Insbesondere die niedrigen Erikagewächse des Fjells verwandeln sich jetzt in rote Farbkleckse in allen Schattierungen - von orange bis dunkel-weinrot.



So wussten wir, am Gipfel des Bogvetten angekommen, erst einmal nicht, was wir mehr bewundern sollten - die Herbstfärbung zu unseren Füßen oder die grandiose Aussicht auf die Berge rund um den Tysfjord...

Tysfjord mit Stetind

...und über den Vestfjord auf die lange Bergkette der Lofoten:
















Der Gipfel des Bogvetten (521 m) ist stellenweise sandig, weil der Granit hier sehr stark verwittert ist - überall trifft man seltsam geformte Felsgestalten wie diese an:



Und immer wieder fasziniert uns der Blick auf Norwegens Nationalberg, den 1.392 m hohen Stetind, der sich direkt aus dem Tysfjord erhebt:



Abgesehen von seiner landschaftlichen Schönheit - nirgendwo, so meine ich, ist Norwegen schöner als hier! - spielt der Tysfjord auch eine wichtige Rolle in puncto Verkehr: Hier ist die E 6, die Hauptverkehrsstraße durch Norwegen, nach wie vor unterbrochen, und nur mit einer Fähre gelangen sämtliche Autos über den Tysfjord. Es ist die einzige und letzte verbliebene Fähre der E 6 auf dem Weg von Oslo nach Kirkenes im äußersten Nordosten Norwegens.
Hier schauen wir vom Bogvetten hinunter auf den Fähranleger in Bognes. Eine der Fähren überquert den Tysfjord nach Norden, die andere den Vestfjord nach Lødingen auf den Vesterålen-Inseln:

Bognes fergekai

Wir saßen lange auf dem Gipfel des Bogvetten - es war warm und windstill, und von der Aussicht in alle Richtungen konnten wir uns nur schwer losreißen...

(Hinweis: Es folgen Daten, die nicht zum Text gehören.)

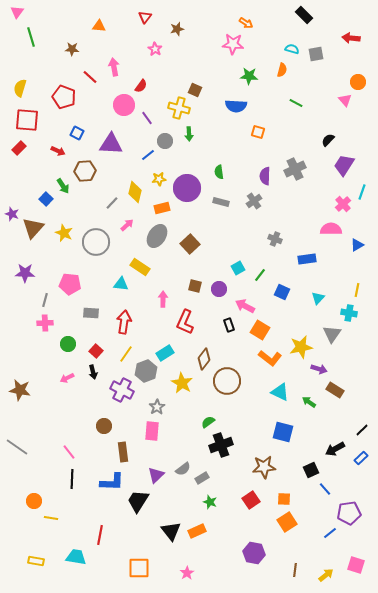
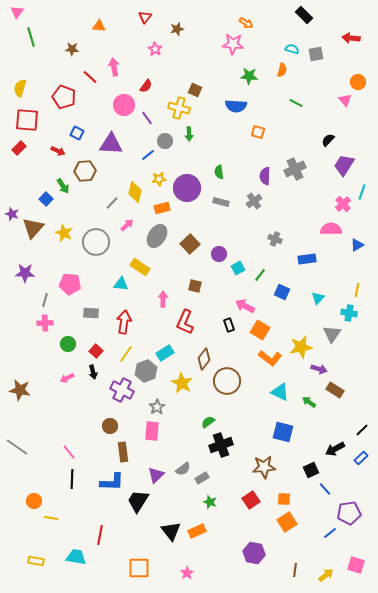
red semicircle at (141, 86): moved 5 px right
purple circle at (219, 289): moved 35 px up
brown circle at (104, 426): moved 6 px right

Auf der Heimfahrt legten wir dann noch einen Halt ein, um einen Blick auf den Gipfelaufbau des Hatten zu werfen. Er ist mit seinen 850 m Höhe d e r dominierende Küstenberg in dieser Gegend - und eines unserer nächsten Ziele an einem kommenden Schönwettertag:





Samstag, 13. September 2014

mit dem Hurtigbåt nach Bodø

Das schöne Spätsommerwetter Ende August nutzten wir auch für eine Fahrt mit dem "hurtigbåt" von Skutvik nach Bodø (und zurück). Nicht etwa, weil wir irgend etwas in Bodø zu erledigen hatten, sondern "einfach nur so" - um zweimal zweieinhalb Stunden lang die Fahrt entlang der großartigen bergigen Küste von Steigen, Nordfold, Sørfold und Kjerringøy genießen zu können.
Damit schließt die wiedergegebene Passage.